Advanced features

Handling multiple input files

Sometimes you have multiple input files that you want to merge for one sample. For example, a common use case is a single library that was spread across multiple sequencing lanes, yielding multiple input files that need to be merged, and then run through the pipeline as one. Rather than putting multiple lines in your sample annotation sheet, which causes conceptual and analytical challenges, we introduce two ways to merge these:

  1. Use shell expansion characters (like ‘*’ or ‘[]’) in your data_source definition or filename (good for simple merges)
  2. Specify a merge table which maps input files to samples for samples with more than one input file (infinitely customizable for more complicated merges).

To do the first option, just change your data source specifications, like this:

data_R1: "${DATA}/{id}_S{nexseq_num}_L00*_R1_001.fastq.gz"
data_R2: "${DATA}/{id}_S{nexseq_num}_L00*_R2_001.fastq.gz"

To do the second option, just provide a merge table in the metadata section of your project config:

metadata:
merge_table: mergetable.csv

Make sure the sample_name column of this table matches, and then include any columns you need to point to the data. Looper will automatically include all of these files as input passed to the pipelines. Warning: do not use both of these options simultaneously for the same sample, it will lead to multiple merges.

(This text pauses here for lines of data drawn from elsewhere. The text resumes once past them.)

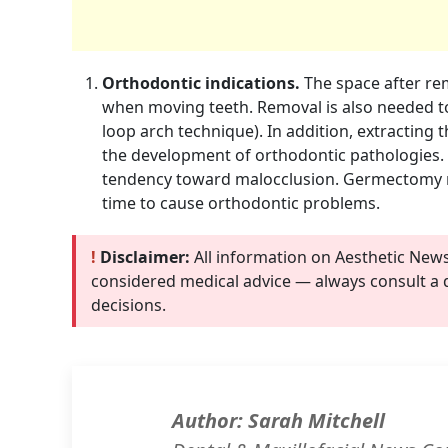
Orthodontic indications.
The space after rem
when moving teeth. Removal is also needed to
loop arch technique). In addition, extracting
the development of orthodontic pathologies.
tendency toward malocclusion. Germectomy m
time to cause orthodontic problems.
!
Disclaimer:
All information on Aesthetic New
considered medical advice — always consult a 
decisions.
Author: Sarah Mitchell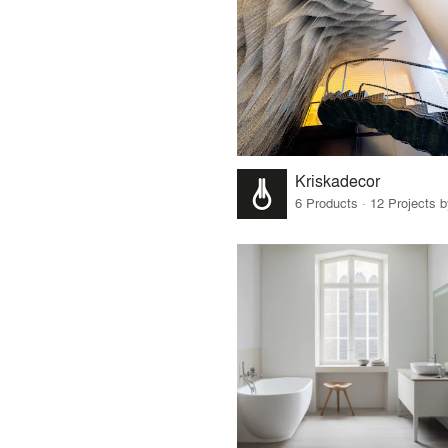
Kriskadecor
6 Products · 12 Projects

Note: to handle different classes of input files, like read1 and read2, these are not merged and should be handled as different derived columns in the main sample annotation sheet (and therefore different arguments to the pipeline).

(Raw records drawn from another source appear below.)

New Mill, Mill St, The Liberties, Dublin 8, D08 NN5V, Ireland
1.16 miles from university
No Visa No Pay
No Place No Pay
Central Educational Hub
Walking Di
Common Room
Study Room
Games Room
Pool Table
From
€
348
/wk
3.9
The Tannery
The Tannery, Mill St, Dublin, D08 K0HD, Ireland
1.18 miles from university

Connecting to multiple pipelines

If you have a project that contains samples of different types, then you may need to specify multiple pipeline repositories to your project. Starting in version 0.5, looper can handle a priority list of pipelines. Starting with version 0.6, these pointers should point directly at a pipeline interface files (instead of at directories as previously). in the metadata.pipeline_interfaces attribute.

For example:

metadata:
  pipeline_interfaces: [pipeline_iface1.yaml, pipeline_iface2.yaml]

In this case, for a given sample, looper will first look in pipeline_iface1.yaml to see if appropriate pipeline exists for this sample type. If it finds one, it will use this pipeline (or set of pipelines, as specified in the protocol_mappings section of the pipeline_interface.yaml file). Having submitted a suitable pipeline it will ignore the pipeline_iface2.yaml interface. However if there is no suitable pipeline in the first interface, looper will check the second and, if it finds a match, will submit that. If no suitable pipelines are found in any of the interfaces, the sample will be skipped as usual.

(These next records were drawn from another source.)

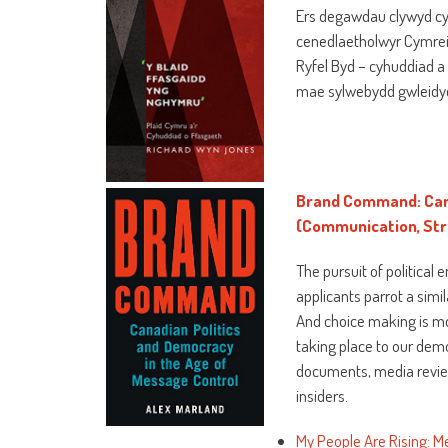
Ers degawdau clywyd cy
cenedlaetholwyr Cymrei
Ryfel Byd – cyhuddiad a 
mae sylwebydd gwleidyd
Brand Command: Cana
(Communication, Stra
The pursuit of political
applicants parrot a simil
And choice making is mo
taking place to our demo
documents, media review
insiders.
My People Are Rising: M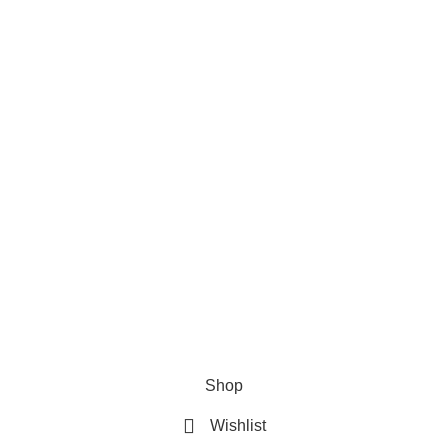
Privacy Policy
Refund & Returns Policy
Terms and Conditions
How To Pay
FAQs
Quick Links
Home
Contact us
Order Track
2026 My Online Book Shop Pakistan All Right Reserved
.
Shop
Wishlist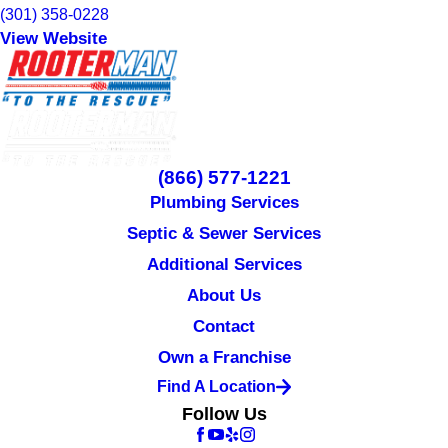
(301) 358-0228
View Website
(866) 577-1221
Plumbing Services
Septic & Sewer Services
Additional Services
About Us
Contact
Own a Franchise
Find A Location
Follow Us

If your project contains samples with different protocols, you can use this to run several different pipelines. For example, if you have ATAC-seq, RNA-seq, and ChIP-seq samples in your project, you may want to include a pipeline interface for 3 different pipelines, each accepting one of those protocols. In the event that more than one of the pipeline interface files provide pipelines for the same protocol, looper will only submit the pipeline from the first interface. Thus, this list specifies a priority order to pipeline repositories.

Command-line argument pass-through

Any command-line arguments passed to looper run that are not consumed by looper will be added to the command of every pipeline submitted in that looper run. This gives you a handy way to pass-through command-line arguments that you want passed to every job in a given looper run. For example, pypiper pipelines understand the –recover flag; so if you want to pass this flag through looper to all your pipeline runs, you may run looper run config.yaml –recover. Since looper `does not understand `–recover, this will be passed to every pipeline. Obviously, this feature is limited to passing flags that looper does not understand, because those arguments will be consumed by looper and not passed through to individual pipelines.

Project models

Looper uses the peppy package to model Project and Sample objects under the hood. These project objects are actually useful outside of looper. If you define your project using looper’s standardized project definition format , you can use the project models to instantiate an in memory representation of your project and all of its samples, without using looper.

If you’re interested in this, you should check out the peppy package. All the documentation for model objects has moved there.